RECORDS TO PROCESS:
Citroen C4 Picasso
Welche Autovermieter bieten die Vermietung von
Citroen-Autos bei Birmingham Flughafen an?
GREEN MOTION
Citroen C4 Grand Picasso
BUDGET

* * *

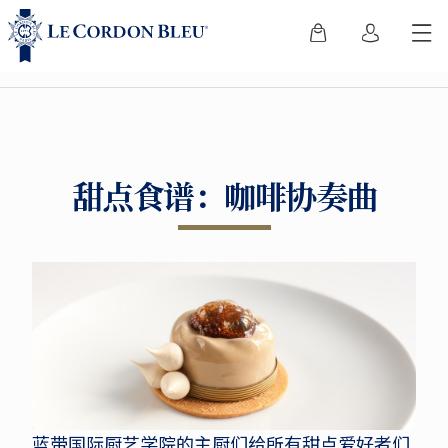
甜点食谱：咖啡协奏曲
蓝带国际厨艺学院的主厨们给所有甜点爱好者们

==

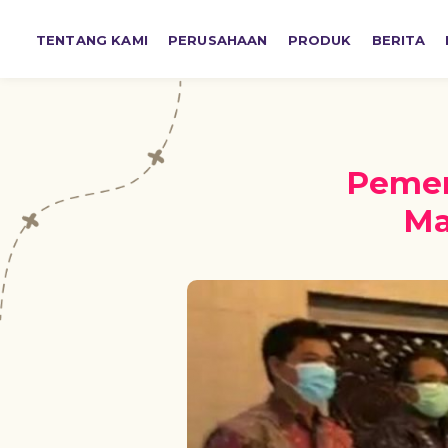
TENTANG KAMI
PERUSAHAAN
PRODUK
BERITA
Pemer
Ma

WHAT IS REQUIRED: Within the listing, how many lines hold the word "Citroen"? Only the number is to be given.

ANSWER AREA: 3